# Work to be completed:
What is needed is a copy of each line in the listing that contains "можно".
--*--
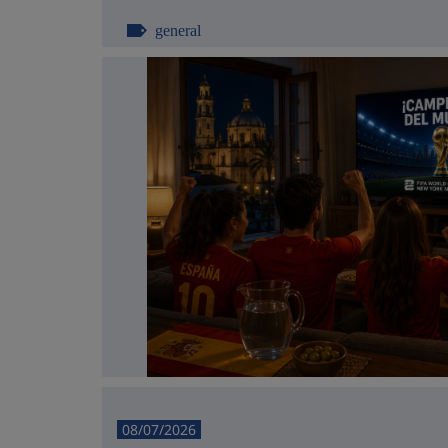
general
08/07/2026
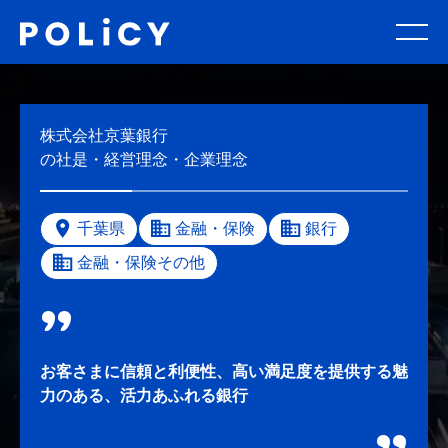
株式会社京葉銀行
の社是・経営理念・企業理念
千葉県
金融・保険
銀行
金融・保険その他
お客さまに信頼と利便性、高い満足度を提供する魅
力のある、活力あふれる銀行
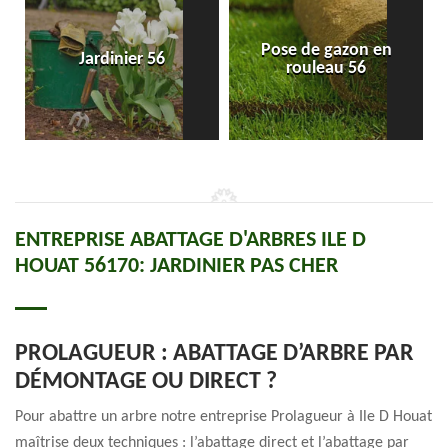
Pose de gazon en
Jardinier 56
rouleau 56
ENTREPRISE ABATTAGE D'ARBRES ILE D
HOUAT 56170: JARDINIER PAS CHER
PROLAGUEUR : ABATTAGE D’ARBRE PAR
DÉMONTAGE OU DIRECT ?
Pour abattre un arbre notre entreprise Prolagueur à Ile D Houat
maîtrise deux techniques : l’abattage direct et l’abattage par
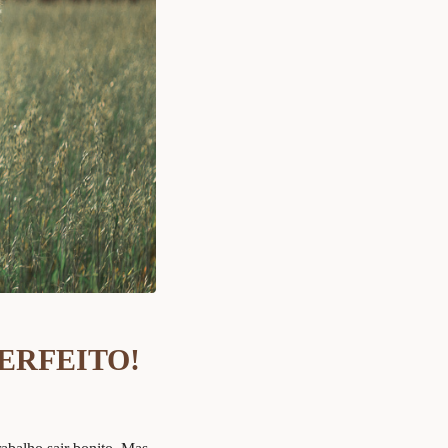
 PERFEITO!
--*--
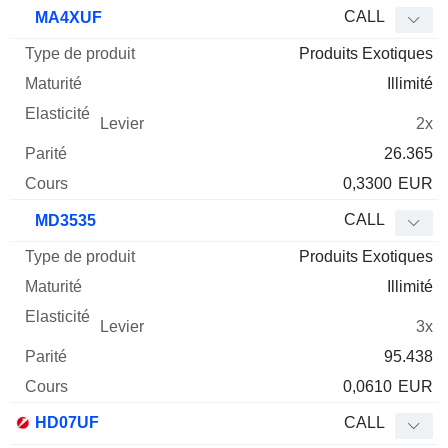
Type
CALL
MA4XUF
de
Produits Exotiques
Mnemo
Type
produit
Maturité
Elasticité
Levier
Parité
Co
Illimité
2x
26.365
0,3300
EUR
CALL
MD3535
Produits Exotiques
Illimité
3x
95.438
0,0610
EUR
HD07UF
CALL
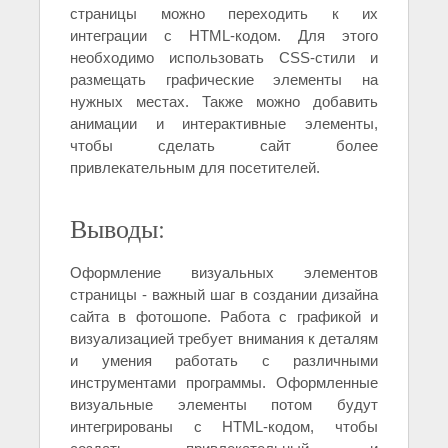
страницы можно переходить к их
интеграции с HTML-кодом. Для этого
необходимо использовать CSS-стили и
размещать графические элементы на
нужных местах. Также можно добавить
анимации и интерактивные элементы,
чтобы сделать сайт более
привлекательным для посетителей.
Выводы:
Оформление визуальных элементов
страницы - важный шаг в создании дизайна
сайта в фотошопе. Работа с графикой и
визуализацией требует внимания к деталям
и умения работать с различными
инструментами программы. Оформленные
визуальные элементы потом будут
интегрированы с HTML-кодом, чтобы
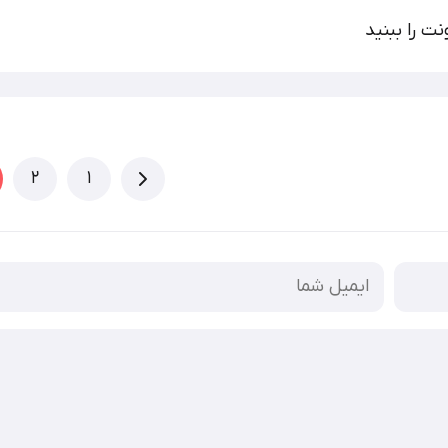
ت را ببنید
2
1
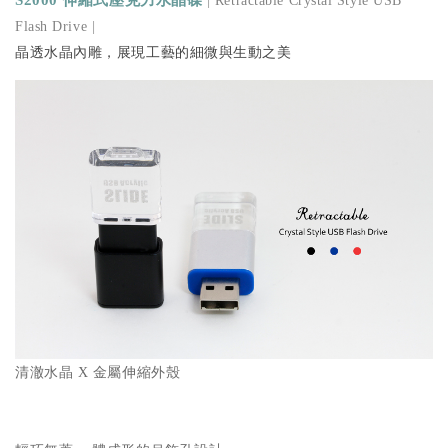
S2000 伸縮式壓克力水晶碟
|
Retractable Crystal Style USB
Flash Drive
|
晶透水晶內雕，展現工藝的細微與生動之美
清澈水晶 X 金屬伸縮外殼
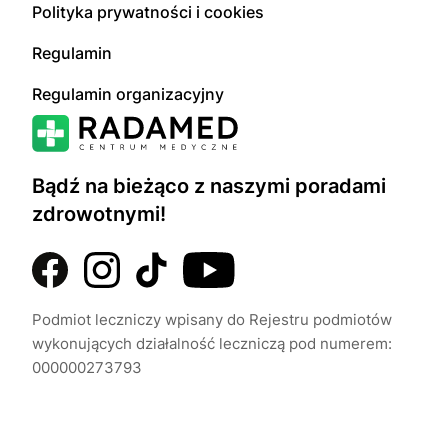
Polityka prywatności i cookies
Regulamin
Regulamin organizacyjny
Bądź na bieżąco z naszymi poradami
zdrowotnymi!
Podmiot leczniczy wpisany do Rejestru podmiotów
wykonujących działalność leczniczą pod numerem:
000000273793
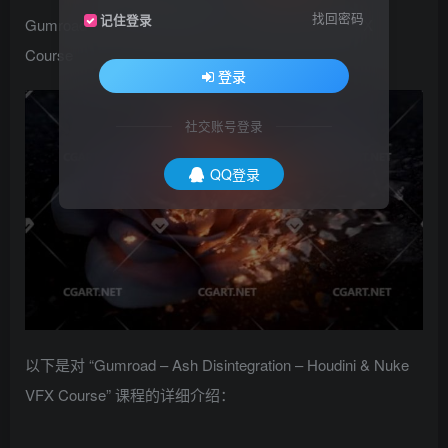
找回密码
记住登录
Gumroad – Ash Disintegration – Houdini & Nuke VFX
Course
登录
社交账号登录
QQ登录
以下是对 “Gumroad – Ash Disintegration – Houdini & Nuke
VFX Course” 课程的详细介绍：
--*--
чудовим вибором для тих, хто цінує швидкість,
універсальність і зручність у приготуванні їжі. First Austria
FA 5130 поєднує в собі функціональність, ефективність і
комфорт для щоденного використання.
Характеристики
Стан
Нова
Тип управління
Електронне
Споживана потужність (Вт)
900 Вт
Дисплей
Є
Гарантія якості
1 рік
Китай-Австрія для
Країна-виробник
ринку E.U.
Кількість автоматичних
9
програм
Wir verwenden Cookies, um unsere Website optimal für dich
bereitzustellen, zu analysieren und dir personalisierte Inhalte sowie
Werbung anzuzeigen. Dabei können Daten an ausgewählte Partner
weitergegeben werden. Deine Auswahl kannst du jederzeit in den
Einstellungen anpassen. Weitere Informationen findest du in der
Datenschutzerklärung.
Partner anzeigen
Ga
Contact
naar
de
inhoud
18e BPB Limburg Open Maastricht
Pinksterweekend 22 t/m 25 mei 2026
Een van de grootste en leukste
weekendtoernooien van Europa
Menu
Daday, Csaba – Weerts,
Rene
--*--
# Exercise answer:
страницы можно переходить к их
нужных местах. Также можно добавить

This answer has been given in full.